§ PROMPT
Begin at the line below that holds "experimental en el" and end at the line that holds "dokáže i proložit moderování", transcribing each line exactly and skipping any picture.

§ PROVIDED RECORDS
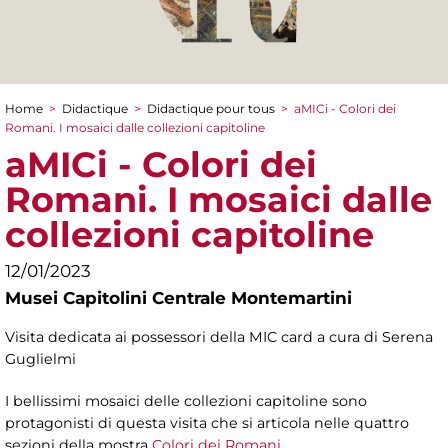
Home
>
Didactique
>
Didactique pour tous
>
aMICi - Colori dei
You are here
Romani. I mosaici dalle collezioni capitoline
aMICi - Colori dei
Romani. I mosaici dalle
collezioni capitoline
12/01/2023
Musei Capitolini Centrale Montemartini
Visita dedicata ai possessori della MIC card a cura di Serena
Guglielmi
I bellissimi mosaici delle collezioni capitoline sono
protagonisti di questa visita che si articola nelle quattro
sezioni della mostra
Colori dei Romani
.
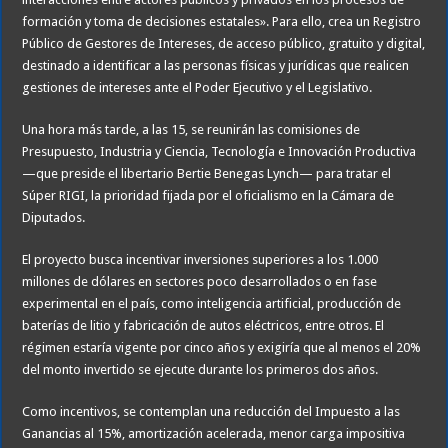
formación y toma de decisiones estatales». Para ello, crea un Registro
Público de Gestores de Intereses, de acceso público, gratuito y digital,
destinado a identificar a las personas físicas y jurídicas que realicen
gestiones de intereses ante el Poder Ejecutivo y el Legislativo.
Una hora más tarde, a las 15, se reunirán las comisiones de
Presupuesto, Industria y Ciencia, Tecnología e Innovación Productiva
—que preside el libertario Bertie Benegas Lynch— para tratar el
Súper RIGI, la prioridad fijada por el oficialismo en la Cámara de
Diputados.
El proyecto busca incentivar inversiones superiores a los 1.000
millones de dólares en sectores poco desarrollados o en fase
experimental en el país, como inteligencia artificial, producción de
baterías de litio y fabricación de autos eléctricos, entre otros. El
régimen estaría vigente por cinco años y exigiría que al menos el 20%
del monto invertido se ejecute durante los primeros dos años.
Como incentivos, se contemplan una reducción del Impuesto a las
Ganancias al 15%, amortización acelerada, menor carga impositiva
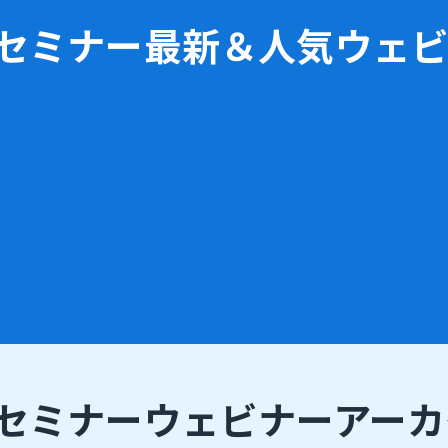
bセミナー
最新＆人気ウェ
bセミナー
ウェビナーアーカ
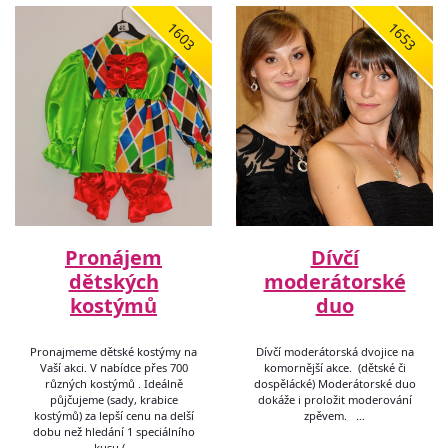
1603
1653
Pronájem
Dívčí
dětských
moderátorské
kostýmů
duo
Pronajmeme dětské kostýmy na
Dívčí moderátorská dvojice na
Vaší akci. V nabídce přes 700
komornější akce. (dětské či
různých kostýmů . Ideálně
dospělácké) Moderátorské duo
půjčujeme (sady, krabice
dokáže i proložit moderování
kostýmů) za lepší cenu na delší
zpěvem. …
dobu než hledání 1 speciálního
kusu (…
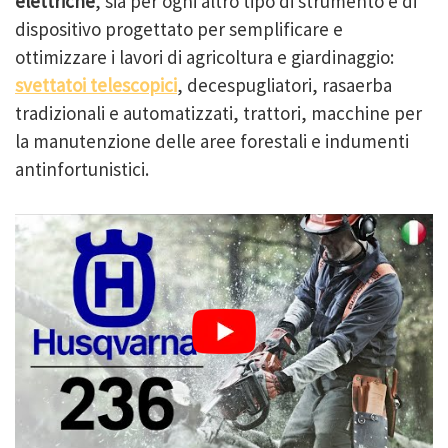
elettriche
, sia per ogni altro tipo di strumento e di
dispositivo progettato per semplificare e
ottimizzare i lavori di agricoltura e giardinaggio:
svettatoi telescopici
, decespugliatori, rasaerba
tradizionali e automatizzati, trattori, macchine per
la manutenzione delle aree forestali e indumenti
antinfortunistici.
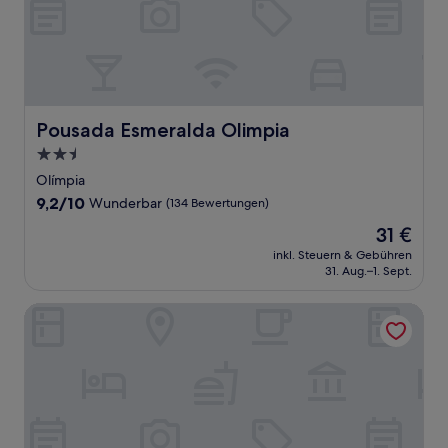
Pousada Esmeralda Olimpia
Pousada Esmeralda Olimpia
2.5-
Sterne-
Olímpia
Unterkunft
9.2
9,2/10
Wunderbar
(134 Bewertungen)
von
Der
31 €
10,
Preis
Wunderbar,
inkl. Steuern & Gebühren
beträgt
31. Aug.–1. Sept.
(134
31 €
Bewertungen)
OLIMPIA PARK RESORT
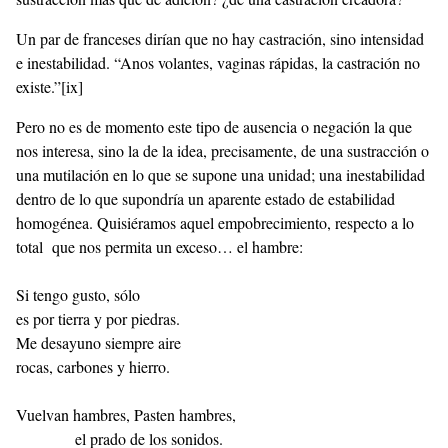
Un par de franceses dirían que no hay castración, sino intensidad
e inestabilidad. “Anos volantes, vaginas rápidas, la castración no
existe.”
[ix]
Pero no es de momento este tipo de ausencia o negación la que
nos interesa, sino la de la idea, precisamente, de una sustracción o
una mutilación en lo que se supone una unidad; una inestabilidad
dentro de lo que supondría un aparente estado de estabilidad
homogénea. Quisiéramos aquel empobrecimiento, respecto a lo
total que nos permita un exceso… el hambre:
Si tengo gusto, sólo
es por tierra y por piedras.
Me desayuno siempre aire
rocas, carbones y hierro.
Vuelvan hambres, Pasten hambres,
el prado de los sonidos.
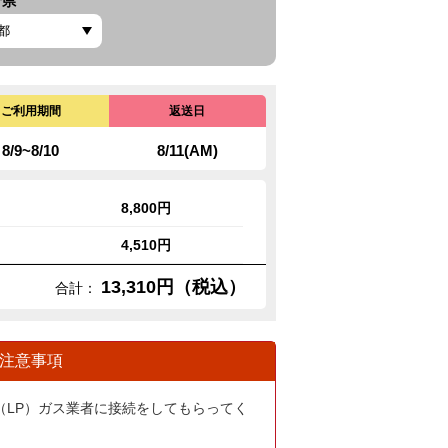
府県
ご利用期間
返送日
8/9~8/10
8/11(AM)
8,800円
4,510円
13,310円（税込）
合計：
注意事項
（LP）ガス業者に接続をしてもらってく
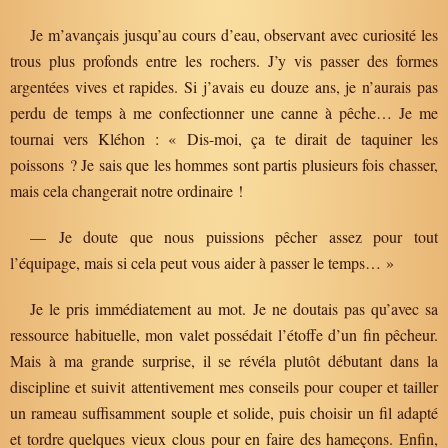
Je m’avançais jusqu’au cours d’eau, observant avec curiosité les
trous plus profonds entre les rochers. J’y vis passer des formes
argentées vives et rapides. Si j’avais eu douze ans, je n’aurais pas
perdu de temps à me confectionner une canne à pêche… Je me
tournai vers Kléhon : « Dis-moi, ça te dirait de taquiner les
poissons ? Je sais que les hommes sont partis plusieurs fois chasser,
mais cela changerait notre ordinaire !
— Je doute que nous puissions pêcher assez pour tout
l’équipage, mais si cela peut vous aider à passer le temps… »
Je le pris immédiatement au mot. Je ne doutais pas qu’avec sa
ressource habituelle, mon valet possédait l’étoffe d’un fin pêcheur.
Mais à ma grande surprise, il se révéla plutôt débutant dans la
discipline et suivit attentivement mes conseils pour couper et tailler
un rameau suffisamment souple et solide, puis choisir un fil adapté
et tordre quelques vieux clous pour en faire des hameçons. Enfin,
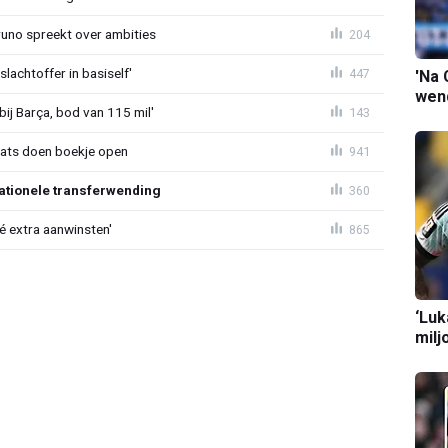
Bruno spreekt over ambities
204
lachtoffer in basiself'
447
'Na 
wend
bij Barça, bod van 115 mil'
143
aats doen boekje open
941
ationele transferwending
360
íé extra aanwinsten'
865
‘Luk
milj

§ SOLUTION TO THE EXERCISE
experimental en el país, como inteligencia artificial, producción de
baterías de litio y fabricación de autos eléctricos, entre otros. El
régimen estaría vigente por cinco años y exigiría que al menos el 20%
del monto invertido se ejecute durante los primeros dos años.
Como incentivos, se contemplan una reducción del Impuesto a las
Ganancias al 15%, amortización acelerada, menor carga impositiva
bセミナー
最新＆人気ウェ
bセミナー
ウェビナーアーカ
1603
1653
Pronájem
Dívčí
dětských
moderátorské
kostýmů
duo
Pronajmeme dětské kostýmy na
Dívčí moderátorská dvojice na
Vaší akci. V nabídce přes 700
komornější akce. (dětské či
různých kostýmů . Ideálně
dospělácké) Moderátorské duo
půjčujeme (sady, krabice
dokáže i proložit moderování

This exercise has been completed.